In the face of the disruption caused by the Covid-19 pandemic, the federal government stepped up to provide emergency rental assistance that helped thousands of renters avoid eviction. But this funding is quickly running out, while renters, particularly those with low incomes, remain in crisis. The financial dislocations arising from the pandemic continue — e.g., fewer available work hours; skyrocketing rents (some increased by 19% during 2021 and 2022); asset depletion — leaving households with no buffer to keep them from homelessness when small financial setbacks inevitably happen. Predictably, evictions are now rapidly rising, in some months exceeding pre-pandemic levels. 

Accordingly, there is an urgent need to maintain funding for emergency rental assistance. The United Way estimates that an allocation of $25 million would help nearly 8,000 City families avoid eviction and the crushing effects it produces for both tenants and the wider community. Other jurisdictions, including Anne Arundel, Howard, and Montgomery Counties have allocated funds to meet this urgent need, and Baltimore City should, too. 

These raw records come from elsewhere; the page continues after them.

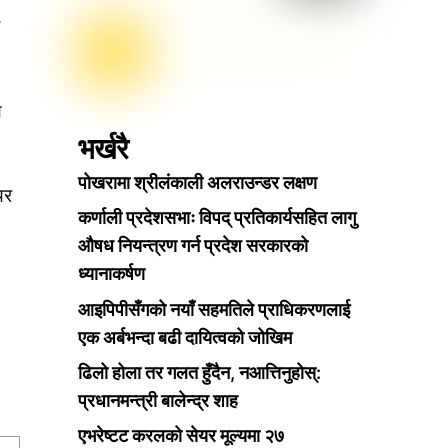
य
भर्खरै
पोखरामा श्रीलंकाली अलराउन्डर लक्षण
यर
कर्णाली प्रदेशसभाः विपद् प्रतिकार्यसहित लागु
औषध नियन्त्रण गर्न प्रदेश सरकारको
ध्यानाकर्षण
आइपिपीसँगको नयाँ सहमतिले प्राधिकरणलाई
एक अर्बभन्दा बढी दायित्वको जोखिम
ढिलो होला तर गलत हुँदैन, नआत्तिनुहोस्:
प्रधानमन्त्री बालेन्द्र शाह
एभरेष्टट करलको सेयर मूल्यमा २७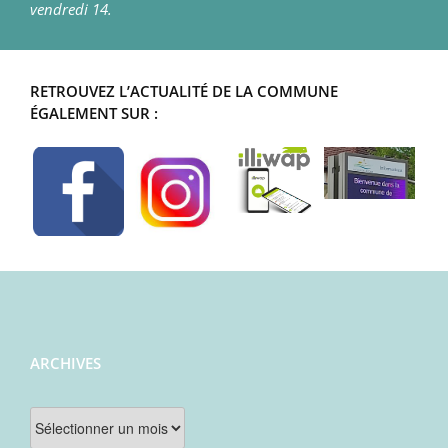
vendredi 14.
RETROUVEZ L’ACTUALITÉ DE LA COMMUNE
ÉGALEMENT SUR :
ARCHIVES
Archives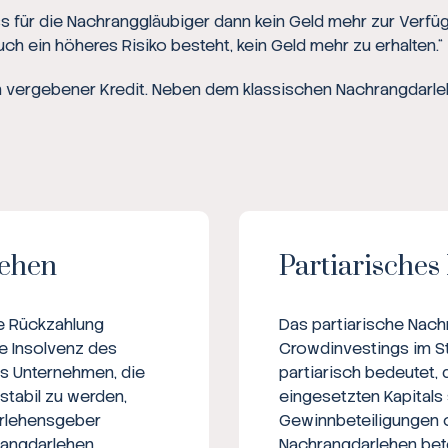
ss für die Nachranggläubiger dann kein Geld mehr zur Verf
ch ein höheres Risiko besteht, kein Geld mehr zu erhalten.“
in vergebener Kredit. Neben dem klassischen Nachrangdarle
lehen
Partiarische
ie Rückzahlung
Das partiarische Nach
e Insolvenz des
Crowdinvestings im St
as Unternehmen, die
partiarisch bedeutet,
 stabil zu werden,
eingesetzten Kapitals
arlehensgeber
Gewinnbeteiligungen od
hrangdarlehen
Nachrangdarlehen betei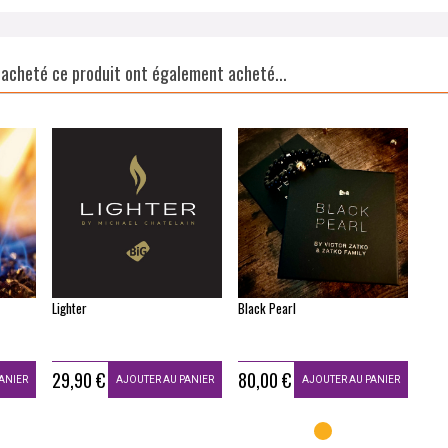
t acheté ce produit ont également acheté...
Lighter
Black Pearl
29,90 €
80,00 €
ANIER
AJOUTER AU PANIER
AJOUTER AU PANIER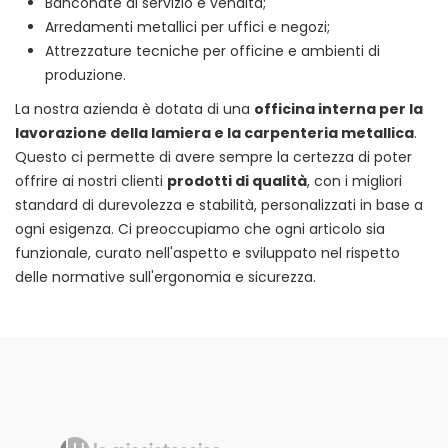
Banconate di servizio e vendita;
Arredamenti metallici per uffici e negozi;
Attrezzature tecniche per officine e ambienti di
produzione.
La nostra azienda è dotata di una
officina interna per la
lavorazione della lamiera e la carpenteria metallica
.
Questo ci permette di avere sempre la certezza di poter
offrire ai nostri clienti
prodotti di qualità
, con i migliori
standard di durevolezza e stabilità, personalizzati in base a
ogni esigenza. Ci preoccupiamo che ogni articolo sia
funzionale, curato nell'aspetto e sviluppato nel rispetto
delle normative sull'ergonomia e sicurezza.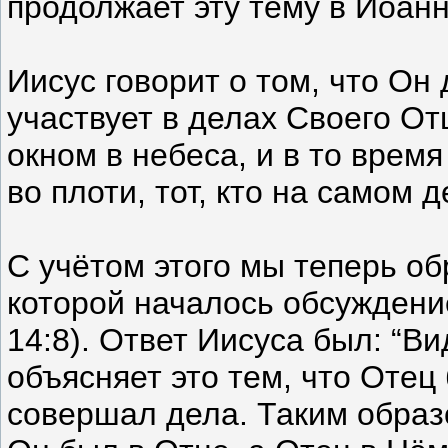
продолжает эту тему в Иоанн
Иисус говорит о том, что Он 
участвует в делах Своего От
окном в небеса, и в то врем
во плоти, тот, кто на самом 
С учётом этого мы теперь об
которой началось обсуждени
14:8). Ответ Иисуса был: “В
объясняет это тем, что Отец
совершал дела. Таким образ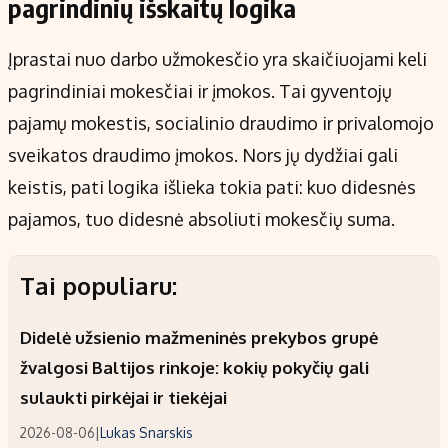
pagrindinių išskaitų logika
Įprastai nuo darbo užmokesčio yra skaičiuojami keli
pagrindiniai mokesčiai ir įmokos. Tai gyventojų
pajamų mokestis, socialinio draudimo ir privalomojo
sveikatos draudimo įmokos. Nors jų dydžiai gali
keistis, pati logika išlieka tokia pati: kuo didesnės
pajamos, tuo didesnė absoliuti mokesčių suma.
Tai populiaru:
Didelė užsienio mažmeninės prekybos grupė
žvalgosi Baltijos rinkoje: kokių pokyčių gali
sulaukti pirkėjai ir tiekėjai
2026-08-06
|
Lukas Snarskis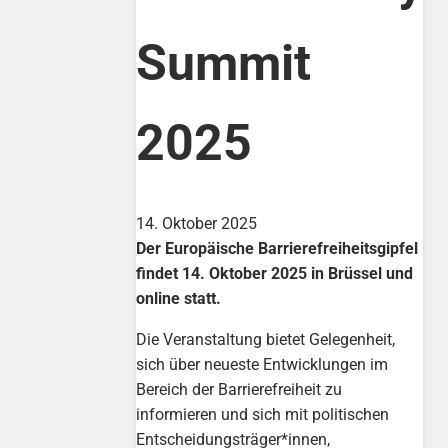
Summit
2025
14. Oktober 2025
Der Europäische Barrierefreiheitsgipfel
findet 14. Oktober 2025 in Brüssel und
online statt.
Die Veranstaltung bietet Gelegenheit,
sich über neueste Entwicklungen im
Bereich der Barrierefreiheit zu
informieren und sich mit politischen
Entscheidungsträger*innen,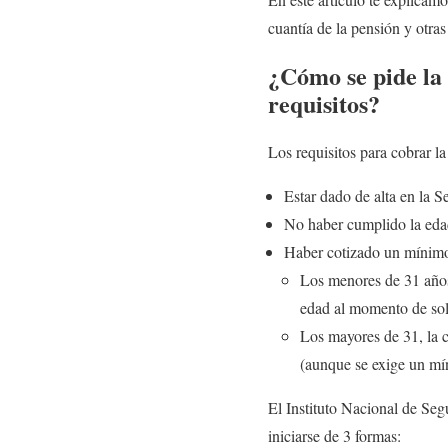
cuantía de la pensión y otras
¿Cómo se pide la
requisitos?
Los requisitos para cobrar la
Estar dado de alta en la S
No haber cumplido la edad
Haber cotizado un mínimo
Los menores de 31 años 
edad al momento de soli
Los mayores de 31, la cu
(aunque se exige un mí
El Instituto Nacional de Seg
iniciarse de 3 formas: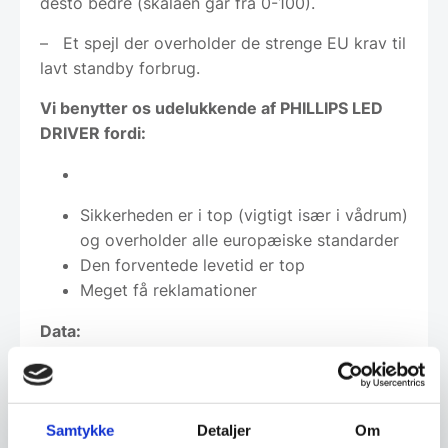
desto bedre (skalaen går fra 0-100).
– Et spejl der overholder de strenge EU krav til
lavt standby forbrug.
Vi benytter os udelukkende af PHILLIPS LED
DRIVER fordi:
Sikkerheden er i top (vigtigt især i vådrum)
og overholder alle europæiske standarder
Den forventede levetid er top
Meget få reklamationer
Data:
Elegant spejl i et asymmetrisk design, med
bløde organiske former.
Spejlene har fået brudsikker behandling,
Samtykke
Detaljer
Om
som gør det robust.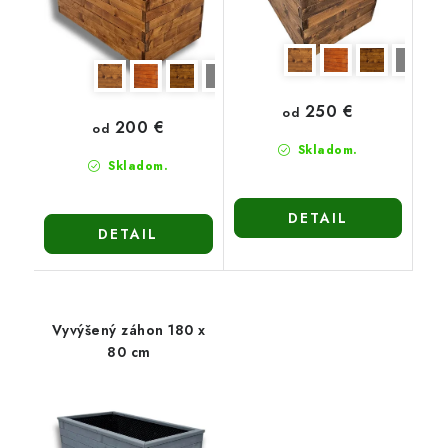
250 €
od
200 €
od
Skladom.
Skladom.
DETAIL
DETAIL
Vyvýšený záhon 180 x
80 cm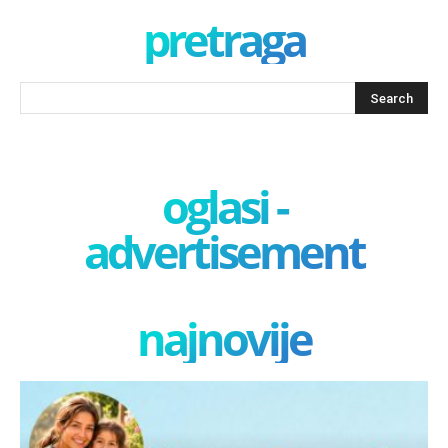
pretraga
oglasi -
advertisement
najnovije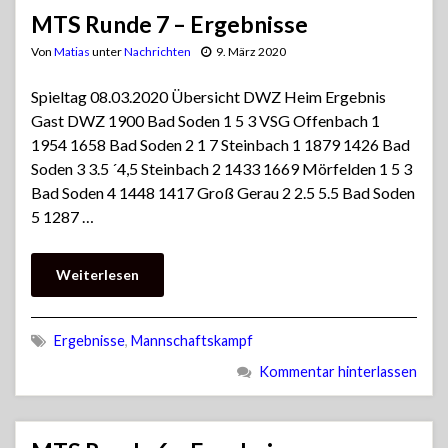
MTS Runde 7 – Ergebnisse
Von
Matias
unter
Nachrichten
9. März 2020
Spieltag 08.03.2020 Übersicht DWZ Heim Ergebnis
Gast DWZ 1900 Bad Soden 1 5 3 VSG Offenbach 1
1954 1658 Bad Soden 2 1 7 Steinbach 1 1879 1426 Bad
Soden 3 3.5 ´4,5 Steinbach 2 1433 1669 Mörfelden 1 5 3
Bad Soden 4 1448 1417 Groß Gerau 2 2.5 5.5 Bad Soden
5 1287 …
Weiterlesen
Ergebnisse
,
Mannschaftskampf
Kommentar hinterlassen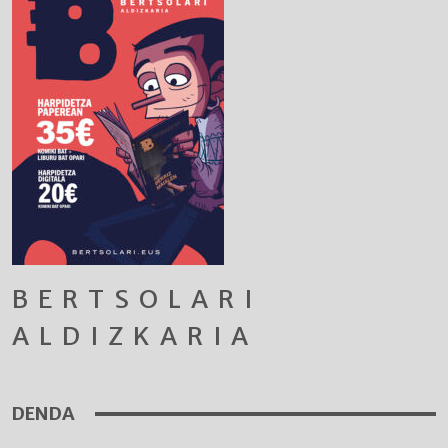
BERTSOLARI
ALDIZKARIA
DENDA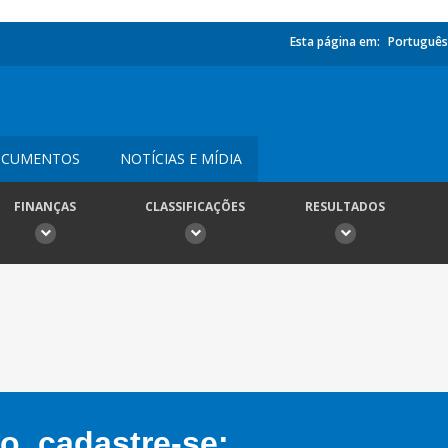
Esta página em:
Português
CUMENTOS
NOTÍCIAS E MÍDIA
FINANÇAS
CLASSIFICAÇÕES
RESULTADOS
, cadastre-se: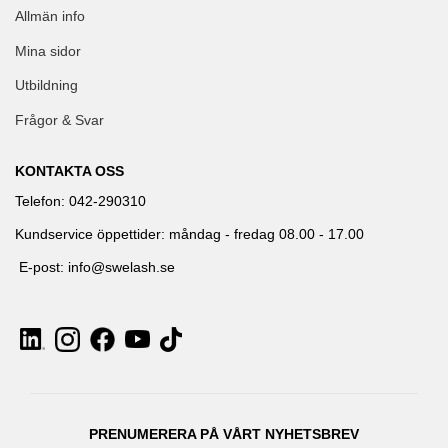
Allmän info
Mina sidor
Utbildning
Frågor & Svar
KONTAKTA OSS
Telefon: 042-290310
Kundservice öppettider: måndag - fredag 08.00 - 17.00
E-post: info@swelash.se
PRENUMERERA PÅ VÅRT NYHETSBREV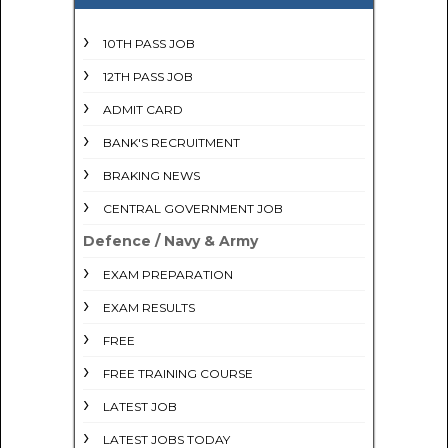
10TH PASS JOB
12TH PASS JOB
ADMIT CARD
BANK'S RECRUITMENT
BRAKING NEWS
CENTRAL GOVERNMENT JOB
Defence / Navy & Army
EXAM PREPARATION
EXAM RESULTS
FREE
FREE TRAINING COURSE
LATEST JOB
LATEST JOBS TODAY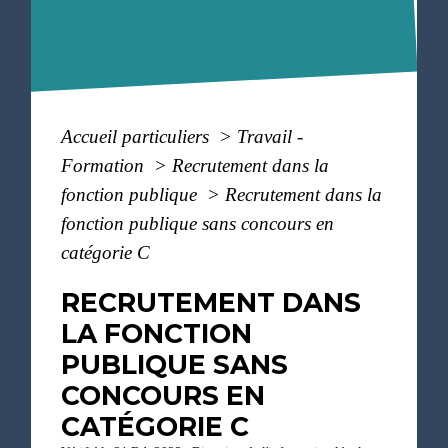
Accueil particuliers
>
Travail -
Formation
>
Recrutement dans la
fonction publique
>
Recrutement dans la
fonction publique sans concours en
catégorie C
RECRUTEMENT DANS
LA FONCTION
PUBLIQUE SANS
CONCOURS EN
CATÉGORIE C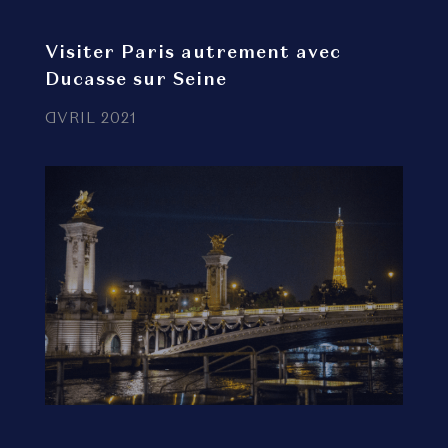
Visiter Paris autrement avec
Ducasse sur Seine
AVRIL 2021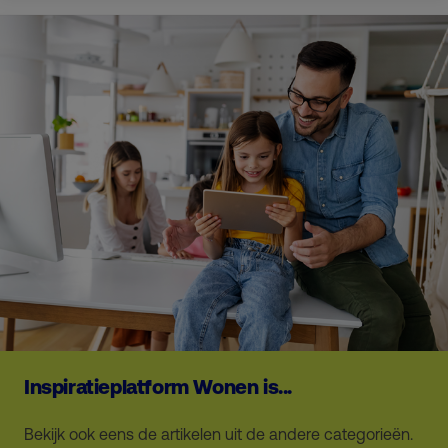
Inspiratieplatform Wonen is...
Bekijk ook eens de artikelen uit de andere categorieën.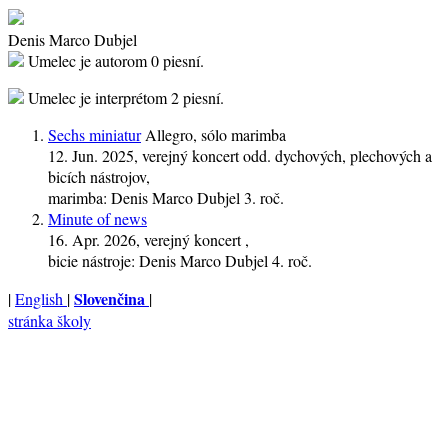
Denis Marco Dubjel
Umelec je autorom
0 piesní.
Umelec je interprétom
2 piesní.
Sechs miniatur
Allegro, sólo marimba
12. Jun. 2025
, verejný koncert odd. dychových, plechových a
bicích nástrojov,
marimba:
Denis Marco Dubjel
3. roč.
Minute of news
16. Apr. 2026
, verejný koncert ,
bicie nástroje:
Denis Marco Dubjel
4. roč.
Slovenčina
|
English
|
|
stránka školy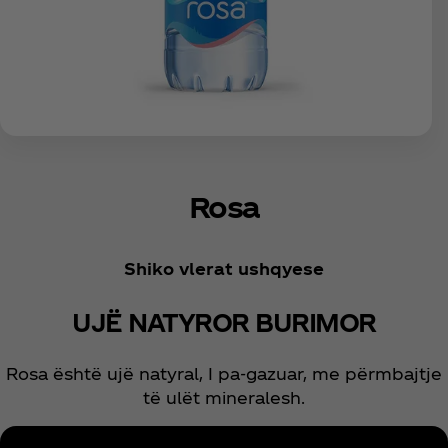
Rosa
Shiko vlerat ushqyese
UJË NATYROR BURIMOR
Rosa është ujë natyral, I pa-gazuar, me përmbajtje
të ulët mineralesh.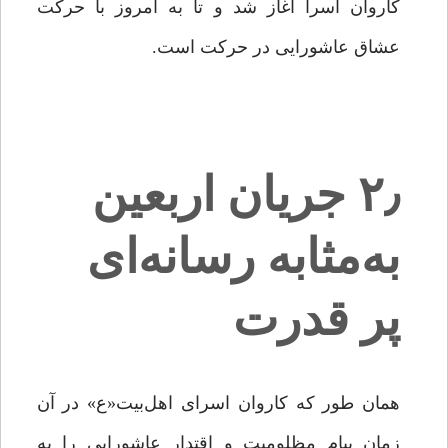
کاروان اسرا آغاز شد و تا به امروز با حرکت
عشاق عاشورایی در حرکت است.
۲٫ جریان اربعین
به‌مثابه رسانه‌ای
پر قدرت
همان‌ طور که کاروان اسرای اهل‌بیت«ع» در آن
زمان پیام مظلومیت و اقتدار عاشورایی را به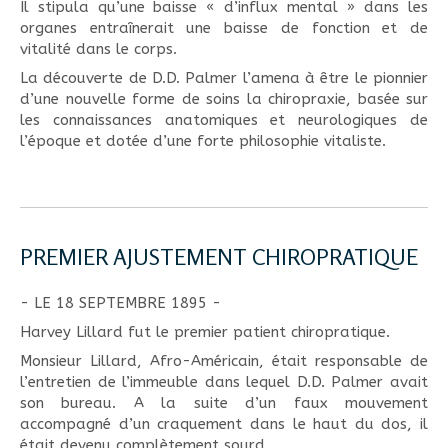
Il stipula qu’une baisse « d’influx mental » dans les
organes entraînerait une baisse de fonction et de
vitalité dans le corps.
La découverte de D.D. Palmer l’amena à être le pionnier
d’une nouvelle forme de soins la chiropraxie, basée sur
les connaissances anatomiques et neurologiques de
l’époque et dotée d’une forte philosophie vitaliste.
PREMIER AJUSTEMENT CHIROPRATIQUE
- LE 18 SEPTEMBRE 1895 -
Harvey Lillard fut le premier patient chiropratique.
Monsieur Lillard, Afro-Américain, était responsable de
l’entretien de l’immeuble dans lequel D.D. Palmer avait
son bureau. A la suite d’un faux mouvement
accompagné d’un craquement dans le haut du dos, il
était devenu complètement sourd.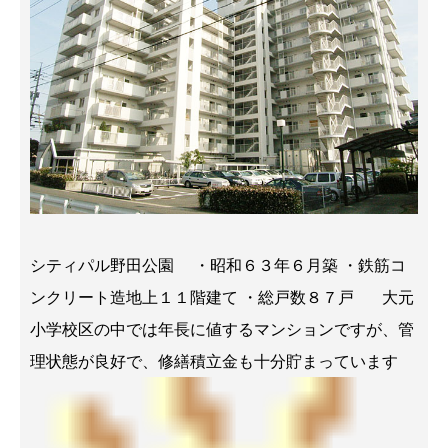
シティパル野田公園 ・昭和６３年６月築 ・鉄筋コ
ンクリート造地上１１階建て ・総戸数８７戸 大元
小学校区の中では年長に値するマンションですが、管
理状態が良好で、修繕積立金も十分貯まっています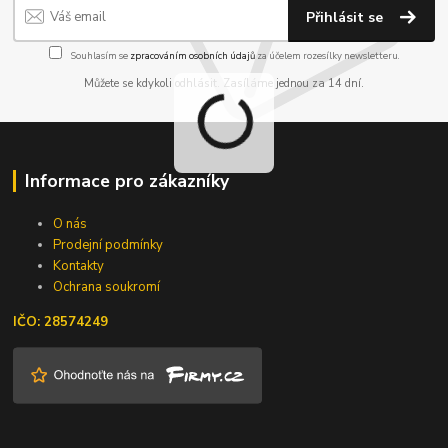
Přihlásit se
Souhlasím se
zpracováním osobních údajů
za účelem rozesílky newsletteru.
Můžete se kdykoli odhlásit. Zasíláme jednou za 14 dní.
Informace pro zákazníky
O nás
Prodejní podmínky
Kontakty
Ochrana soukromí
IČO: 28574249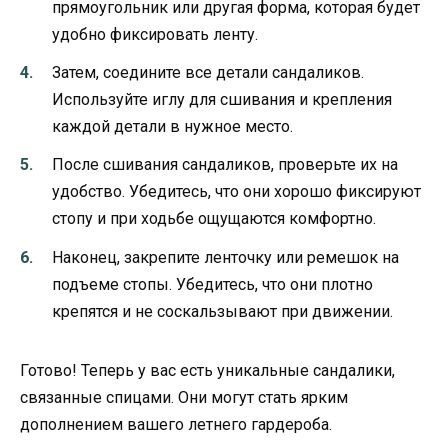
прямоугольник или другая форма, которая будет
удобно фиксировать ленту.
Затем, соедините все детали сандаликов.
Используйте иглу для сшивания и крепления
каждой детали в нужное место.
После сшивания сандаликов, проверьте их на
удобство. Убедитесь, что они хорошо фиксируют
стопу и при ходьбе ощущаются комфортно.
Наконец, закрепите ленточку или ремешок на
подъеме стопы. Убедитесь, что они плотно
крепятся и не соскальзывают при движении.
Готово! Теперь у вас есть уникальные сандалики,
связанные спицами. Они могут стать ярким
дополнением вашего летнего гардероба.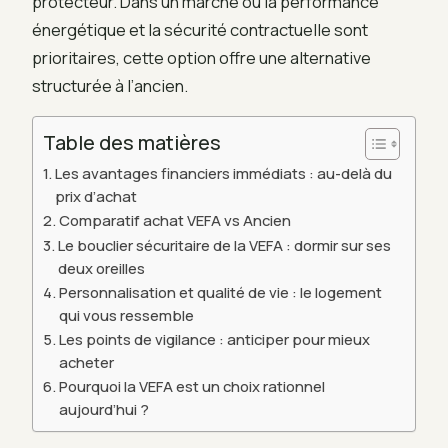
protecteur. Dans un marché où la performance
énergétique et la sécurité contractuelle sont
prioritaires, cette option offre une alternative
structurée à l’ancien.
Table des matières
Les avantages financiers immédiats : au-delà du
prix d’achat
Comparatif achat VEFA vs Ancien
Le bouclier sécuritaire de la VEFA : dormir sur ses
deux oreilles
Personnalisation et qualité de vie : le logement
qui vous ressemble
Les points de vigilance : anticiper pour mieux
acheter
Pourquoi la VEFA est un choix rationnel
aujourd’hui ?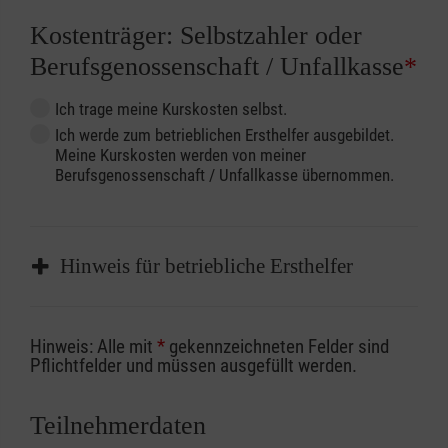
Kostenträger: Selbstzahler oder
Berufsgenossenschaft / Unfallkasse
*
Ich trage meine Kurskosten selbst.
Ich werde zum betrieblichen Ersthelfer ausgebildet.
Meine Kurskosten werden von meiner
Berufsgenossenschaft / Unfallkasse übernommen.
Hinweis für betriebliche Ersthelfer
Sofern Sie ein Kostenübernahmeverfahren
Hinweis: Alle mit
*
gekennzeichneten Felder sind
Ihrer Berufsgenossenschaft / Unfallkasse
Pflichtfelder und müssen ausgefüllt werden.
nutzen, beachten Sie bitte, dass die
Abrechnungsunterlagen spätestens zu
Teilnehmerdaten
Kursbeginn vorliegen müssen. Andernfalls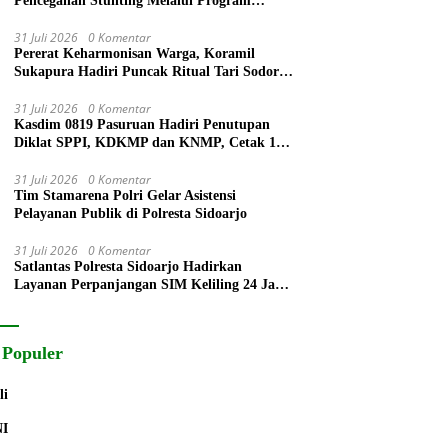
Pencegahan Stunting Melalui Program
PELITA 2026
31 Juli 2026
0 Komentar
Pererat Keharmonisan Warga, Koramil
Sukapura Hadiri Puncak Ritual Tari Sodoran
Hari Raya Karo Suku Tengger di Bromo
31 Juli 2026
0 Komentar
Kasdim 0819 Pasuruan Hadiri Penutupan
Diklat SPPI, KDKMP dan KNMP, Cetak 172
Generasi Siap Mengabdi untuk Negeri
31 Juli 2026
0 Komentar
Tim Stamarena Polri Gelar Asistensi
Pelayanan Publik di Polresta Sidoarjo
31 Juli 2026
0 Komentar
Satlantas Polresta Sidoarjo Hadirkan
Layanan Perpanjangan SIM Keliling 24 Jam
Selama 17 Hari Non Stop
 Populer
li
NI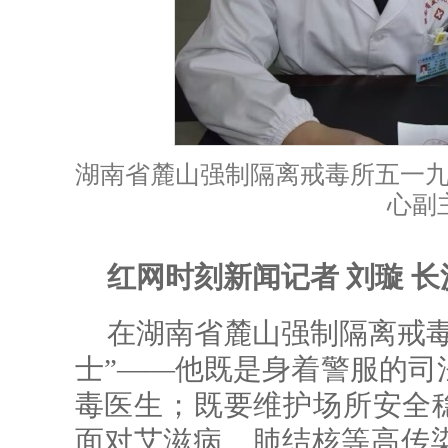
湖南省麓山强制隔离戒毒所五一
心副
红网时刻新闻记者 刘璇 长
在湖南省麓山强制隔离戒毒
士”——他既是身着警服的司
毒医生；既要维护场所安全稳
面对艾滋病、肺结核等高传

City housing inspectors perform essential services, as first responders (via 311) to landlords who allow dilapidated housing to persist throughout the City and as auditors of private landlord licensing inspections. Yet, DHCD reports that only a fraction of available positions are filled, in part due to below-market salaries, and that it is unable to keep up with the demand for Housing Code enforcement. The City should therefore allocate an additional $2 million for recruiting, training, and retaining housing inspectors. 

This year, the police department and Sheriff’s budget have increased by $5 million and $3.5 million, respectively. Additionally, the City plans to give away $39 million in tax subsidies to developers of market-rate rental housing located primarily in the white L. Rather than investing in the same failed pattern of increased police spending and subsidizing of wealthy developers, let’s make critical investments in community needs, such as affordable and safe housing. 

We respectfully urge the Board of Estimates and the City Council to make these modest, affordable, yet essential adjustments to Baltimore’s budget. As President Biden likes to say: “Show me your budget, and I’ll tell you what you value.” The City should move forward with investing in housing for Black, brown, and low-wealth communities instead of more investment in our expansive police budget and subsidies for luxury residential housing, in largely white areas.